WORK REQUEST –
What is wanted is the line holding "müssen sie keine Besucherzeiten beachten." and every later line through the end of the entries, set down exactly.
[DATA EXTRACTS — start]
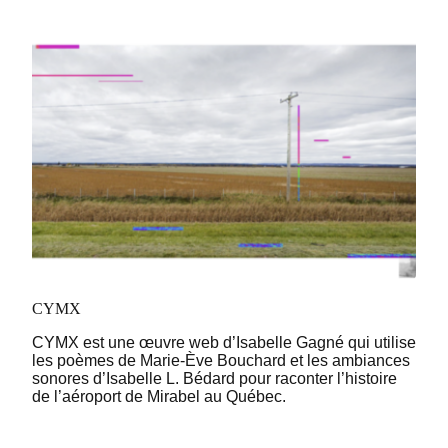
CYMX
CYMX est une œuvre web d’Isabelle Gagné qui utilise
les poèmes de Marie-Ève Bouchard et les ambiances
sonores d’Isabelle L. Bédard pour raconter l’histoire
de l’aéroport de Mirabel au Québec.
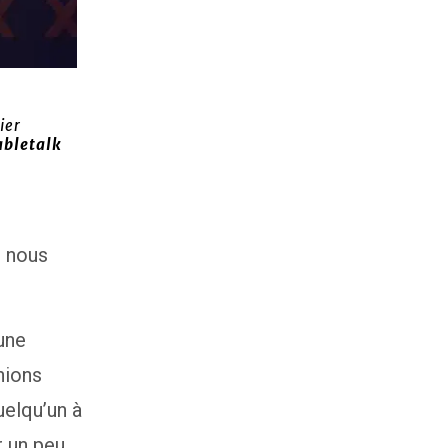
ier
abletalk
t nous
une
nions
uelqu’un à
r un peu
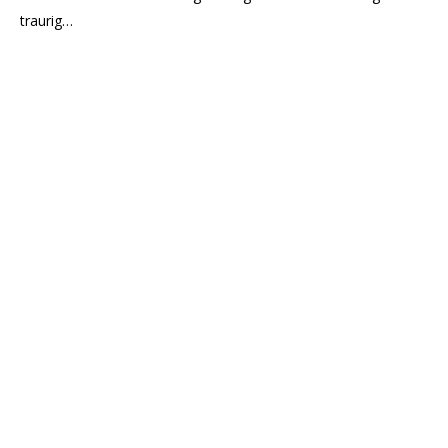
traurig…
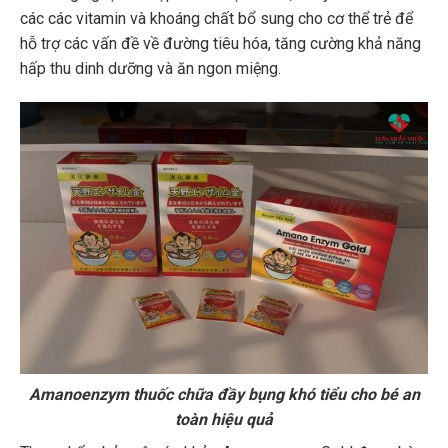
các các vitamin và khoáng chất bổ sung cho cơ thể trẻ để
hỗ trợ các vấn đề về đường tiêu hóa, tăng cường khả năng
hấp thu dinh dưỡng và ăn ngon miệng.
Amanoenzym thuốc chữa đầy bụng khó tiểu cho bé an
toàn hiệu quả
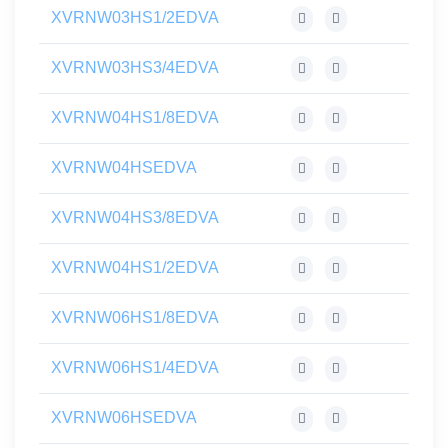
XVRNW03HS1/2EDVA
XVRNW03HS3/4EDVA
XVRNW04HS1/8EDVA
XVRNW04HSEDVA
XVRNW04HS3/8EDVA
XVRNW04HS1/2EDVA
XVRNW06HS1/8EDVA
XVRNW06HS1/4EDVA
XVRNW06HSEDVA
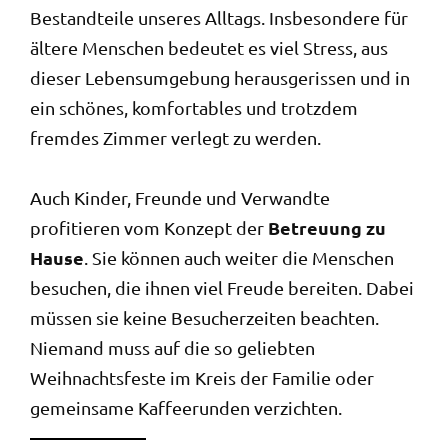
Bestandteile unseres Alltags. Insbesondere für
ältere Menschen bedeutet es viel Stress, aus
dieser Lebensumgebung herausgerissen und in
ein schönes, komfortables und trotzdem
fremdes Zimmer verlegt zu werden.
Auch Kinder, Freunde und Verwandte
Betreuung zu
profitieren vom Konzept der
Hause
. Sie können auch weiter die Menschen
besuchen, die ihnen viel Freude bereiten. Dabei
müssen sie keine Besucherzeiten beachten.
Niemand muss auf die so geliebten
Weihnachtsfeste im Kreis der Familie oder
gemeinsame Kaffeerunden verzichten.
[DATA EXTRACTS — finish]
RESULT OF THIS TASK –
müssen sie keine Besucherzeiten beachten.
Niemand muss auf die so geliebten
Weihnachtsfeste im Kreis der Familie oder
gemeinsame Kaffeerunden verzichten.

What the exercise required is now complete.